Keangkuhan mendahului dan sering kali berakhir dengan kehinaan. Seorang pria di Norwegia mengalaminya. Tanpa mengenakan pakaian lari, pria ini dengan sombong menantang adu lari dengan Karsten Warholm, pemegang rekor dunia lari gawang 400 meter. Warholm, yang sedang berlatih di dalam ruangan sebuah fasilitas umum, menerima tantangan pria itu, dan dengan mudah mengalahkannya. Setelah melewati garis finis, juara dunia dua kali itu hanya tersenyum mendengar si pria congkak bersikeras bahwa ia salah langkah di awal lomba dan ingin mengulangnya!
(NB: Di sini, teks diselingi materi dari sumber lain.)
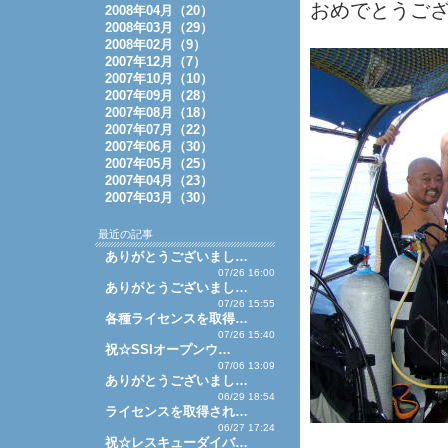
おめでとうご
2008年04月（20）
2008年03月（29）
2008年02月（9）
2007年12月（7）
2007年10月（10）
2007年09月（28）
2007年08月（18）
2007年07月（22）
2007年06月（30）
2007年05月（25）
2007年04月（23）
2007年03月（30）
最近の記事
ありがとうございまし…
07/26 16:00
ありがとうございまし…
07/26 15:55
各種ライセンスを取得…
07/26 15:40
祝☆SSIオープンウ…
07/06 13:09
ありがとうございまし…
06/29 18:54
ライセンスを取得され…
06/27 17:24
祝☆レスキューダイバ…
Di Amsal 29:23, kita membaca, “Keangkuhan merendahkan orang, tetapi orang yang rendah hati, menerima pujian.” Cara Allah berurusan dengan orang yang congkak adalah salah satu tema kesukaan Salomo dalam Kitab Amsal (11:2; 16:18; 18:12). Kata keangkuhan, kecongkakan, atau tinggi hati dalam ayat-ayat ini berarti “membusungkan dada” atau “membesar-besarkan diri”—merasa berjasa atas apa yang sesungguhnya adalah jasa Allah. Ketika dipenuhi kesombongan, kita menganggap diri kita lebih tinggi daripada yang seharusnya. Yesus pernah berkata, “Barangsiapa meninggikan diri, ia akan direndahkan dan barangsiapa merendahkan diri, ia akan ditinggikan” (Mat. 23:12). Baik Yesus maupun Salomo mendorong kita untuk sungguh-sungguh mengejar kerendahan hati. Ini bukanlah kerendahan hati yang pura-pura, melainkan kesadaran untuk mengukur diri dengan tepat dan mengakui bahwa segala sesuatu yang kita miliki berasal dari Allah. Kita memilih untuk bersikap bijak dan tidak “berbicara tanpa berpikir dahulu” (Ams. 29:20 BIMK).
Marilah meminta Allah agar memberi kita hati dan hikmat untuk merendahkan diri, agar Allah dimuliakan dan kita pun tidak dipermalukan.